The Gregg School is a non-selective independent secondary day school for boys and girls in Townhill Park, Southampton, Hampshire, UK, with an associated kindergarten and primary school, the Gregg Preparatory School, near Southampton Common.  The main school occupies Townhill Park House and its grounds. It was founded in Southampton in 1901 and has more than 300 pupils and staff. The Gregg School is not a fully academically selective school.  Selection is made through an entry assessment and references from the student's previous school.

History
The secondary school is the only surviving member in the UK of a commercial chain of schools in the British Isles and North America founded by John Robert Gregg, an Irish-born American, originally to teach his method of shorthand.

(A sister secondary school, the Gregg High School for Girls in Jesmond, Newcastle closed in the 1960s.)
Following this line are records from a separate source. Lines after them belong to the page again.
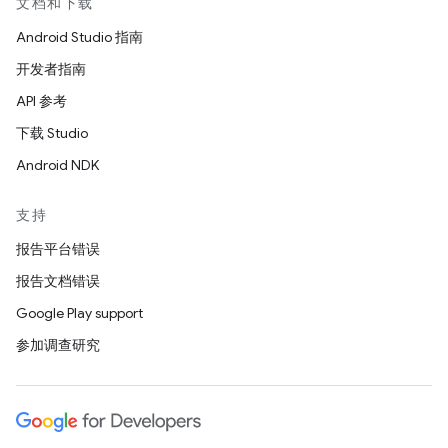
文档和下载
Android Studio 指南
开发者指南
API 参考
下载 Studio
Android NDK
支持
报告平台错误
报告文档错误
Google Play support
参加调查研究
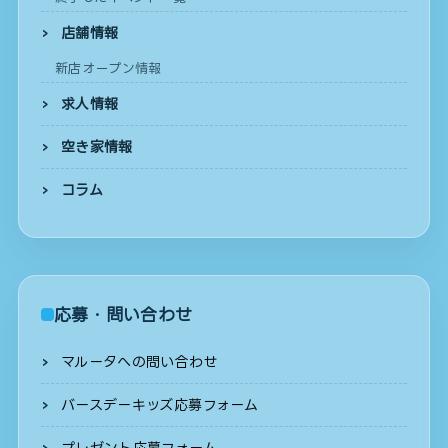
店舗情報
新店オープン情報
求人情報
空き家情報
コラム
応募・問い合わせ
マルータへの問い合わせ
バースデーキッズ応募フォーム
プレゼント応募フォーム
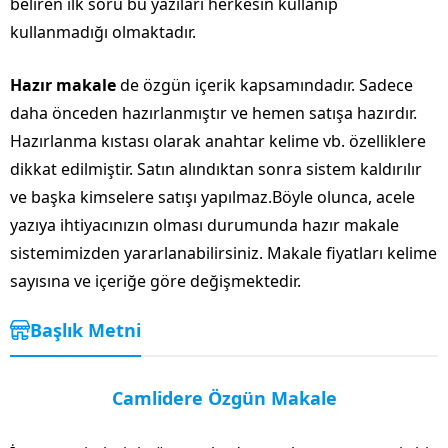
beliren ilk soru bu yazıları herkesin kullanıp
kullanmadığı olmaktadır.
Hazır makale
de özgün içerik kapsamındadır. Sadece
daha önceden hazırlanmıştır ve hemen satışa hazırdır.
Hazırlanma kıstası olarak anahtar kelime vb. özelliklere
dikkat edilmiştir. Satın alındıktan sonra sistem kaldırılır
ve başka kimselere satışı yapılmaz.Böyle olunca, acele
yazıya ihtiyacınızın olması durumunda hazır makale
sistemimizden yararlanabilirsiniz. Makale fiyatları kelime
sayısına ve içeriğe göre değişmektedir.
Başlık Metni
Camlidere Özgün Makale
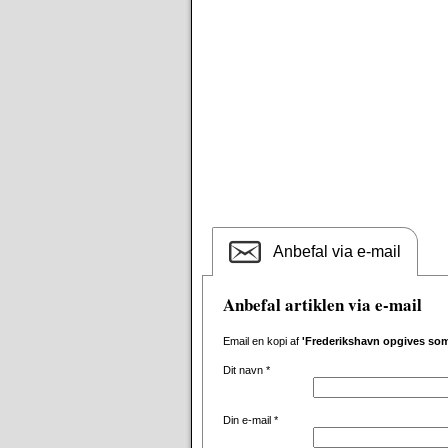
Anbefal via e-mail
Anbefal artiklen via e-mail
Email en kopi af
'Frederikshavn opgives so
Dit navn
*
Din e-mail
*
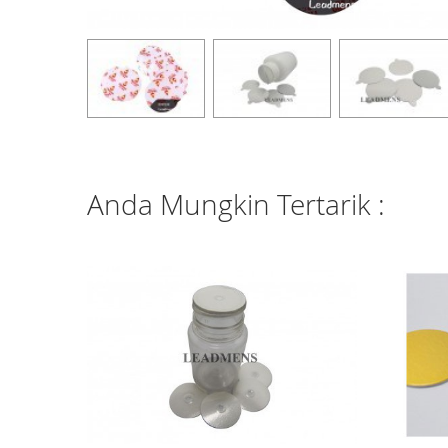
Anda Mungkin Tertarik :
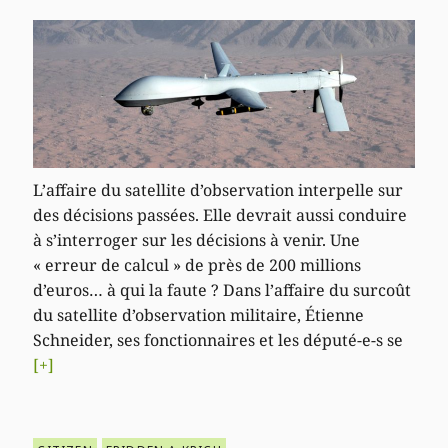
L’affaire du satellite d’observation interpelle sur
des décisions passées. Elle devrait aussi conduire
à s’interroger sur les décisions à venir. Une
« erreur de calcul » de près de 200 millions
d’euros… à qui la faute ? Dans l’affaire du surcoût
du satellite d’observation militaire, Étienne
Schneider, ses fonctionnaires et les député-e-s se
[+]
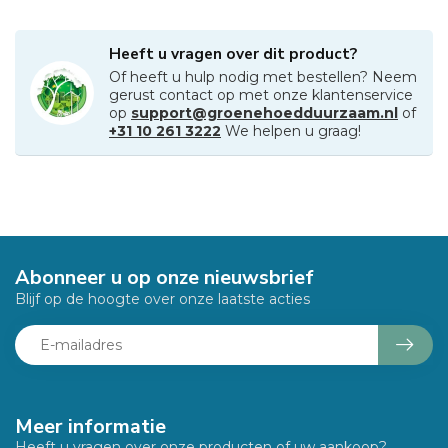
Heeft u vragen over dit product?
Of heeft u hulp nodig met bestellen? Neem
gerust contact op met onze klantenservice
op
support@groenehoedduurzaam.nl
of
+31 10 261 3222
We helpen u graag!
Abonneer u op onze nieuwsbrief
Blijf op de hoogte over onze laatste acties
Meer informatie
Heeft u vragen over onze producten of uw aankoop?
It was founded in 1901 as a commercial school in the docklands of Southampton. In the 1920s it joined the Gregg chain and moved to Grosvenor Square in the Regency district of the city.

Over the next few decades the school expanded and broadened the range of subjects taught. It opened a secondary school to teach conventional academic subjects in Winn Road (which is now home to the Gregg Preparatory school, formerly St Winifred's).

It bought Townhill Park in 1994.

The school went into administrative receivership in 1995, but was restored to the register of companies in 1997. A charity,  The Gregg School and St Winifred School Trust, was founded in 1998 to run the school.

Sherilee Helen Sellers is the head. She was formerly deputy head, and a head girl of the school. Mrs Sellers succeeded the lateRoger Douglas Hart, who had been at the school for 39 years, when he retired.

Former pupils

The school's alumni include Millvina Dean, last survivor of the RMS Titanic, and Sally Matthews, British opera singer.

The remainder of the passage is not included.